What to work on: Please copy the last part of the entries exactly: the line that has "os direitos reservados" and every line up to and including the end, nothing more.

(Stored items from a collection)
************

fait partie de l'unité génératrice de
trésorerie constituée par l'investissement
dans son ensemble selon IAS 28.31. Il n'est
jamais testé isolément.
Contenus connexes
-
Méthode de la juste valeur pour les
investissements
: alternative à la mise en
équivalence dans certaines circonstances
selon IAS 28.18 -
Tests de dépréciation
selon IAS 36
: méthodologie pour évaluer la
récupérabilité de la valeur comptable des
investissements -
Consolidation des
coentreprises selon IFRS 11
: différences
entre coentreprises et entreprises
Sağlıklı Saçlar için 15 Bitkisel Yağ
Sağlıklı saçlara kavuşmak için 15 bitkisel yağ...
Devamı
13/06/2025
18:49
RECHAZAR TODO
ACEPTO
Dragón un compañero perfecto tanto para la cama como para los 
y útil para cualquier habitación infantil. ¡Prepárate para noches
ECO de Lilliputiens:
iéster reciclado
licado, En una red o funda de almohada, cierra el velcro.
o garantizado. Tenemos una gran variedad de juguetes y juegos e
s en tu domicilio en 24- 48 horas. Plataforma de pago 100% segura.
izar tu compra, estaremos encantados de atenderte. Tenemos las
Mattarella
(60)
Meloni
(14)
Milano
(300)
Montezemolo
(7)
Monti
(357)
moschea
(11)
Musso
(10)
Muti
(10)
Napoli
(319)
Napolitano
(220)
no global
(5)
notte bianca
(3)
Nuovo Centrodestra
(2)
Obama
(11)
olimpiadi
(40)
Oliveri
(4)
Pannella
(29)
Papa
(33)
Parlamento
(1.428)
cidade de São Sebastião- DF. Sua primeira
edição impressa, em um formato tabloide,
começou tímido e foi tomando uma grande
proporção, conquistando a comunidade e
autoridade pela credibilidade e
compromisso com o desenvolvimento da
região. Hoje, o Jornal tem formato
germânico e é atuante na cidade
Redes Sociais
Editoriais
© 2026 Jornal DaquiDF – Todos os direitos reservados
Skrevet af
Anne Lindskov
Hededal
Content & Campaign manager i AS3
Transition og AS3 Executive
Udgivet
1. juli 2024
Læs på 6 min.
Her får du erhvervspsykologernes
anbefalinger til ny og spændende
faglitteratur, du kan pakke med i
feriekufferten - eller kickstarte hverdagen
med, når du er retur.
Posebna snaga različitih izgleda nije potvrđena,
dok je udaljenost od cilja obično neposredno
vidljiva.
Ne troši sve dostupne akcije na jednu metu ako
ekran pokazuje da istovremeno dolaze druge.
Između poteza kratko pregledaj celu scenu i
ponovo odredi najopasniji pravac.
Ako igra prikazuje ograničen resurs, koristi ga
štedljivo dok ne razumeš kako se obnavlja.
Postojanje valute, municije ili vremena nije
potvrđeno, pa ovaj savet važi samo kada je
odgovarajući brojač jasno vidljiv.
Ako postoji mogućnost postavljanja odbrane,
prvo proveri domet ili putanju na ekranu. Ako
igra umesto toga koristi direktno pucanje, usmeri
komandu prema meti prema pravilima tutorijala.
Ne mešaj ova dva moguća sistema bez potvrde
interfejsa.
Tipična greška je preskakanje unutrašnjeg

************

Task result:
© 2026 Jornal DaquiDF – Todos os direitos reservados
Skrevet af
Anne Lindskov
Hededal
Content & Campaign manager i AS3
Transition og AS3 Executive
Udgivet
1. juli 2024
Læs på 6 min.
Her får du erhvervspsykologernes
anbefalinger til ny og spændende
faglitteratur, du kan pakke med i
feriekufferten - eller kickstarte hverdagen
med, når du er retur.
Posebna snaga različitih izgleda nije potvrđena,
dok je udaljenost od cilja obično neposredno
vidljiva.
Ne troši sve dostupne akcije na jednu metu ako
ekran pokazuje da istovremeno dolaze druge.
Između poteza kratko pregledaj celu scenu i
ponovo odredi najopasniji pravac.
Ako igra prikazuje ograničen resurs, koristi ga
štedljivo dok ne razumeš kako se obnavlja.
Postojanje valute, municije ili vremena nije
potvrđeno, pa ovaj savet važi samo kada je
odgovarajući brojač jasno vidljiv.
Ako postoji mogućnost postavljanja odbrane,
prvo proveri domet ili putanju na ekranu. Ako
igra umesto toga koristi direktno pucanje, usmeri
komandu prema meti prema pravilima tutorijala.
Ne mešaj ova dva moguća sistema bez potvrde
interfejsa.
Tipična greška je preskakanje unutrašnjeg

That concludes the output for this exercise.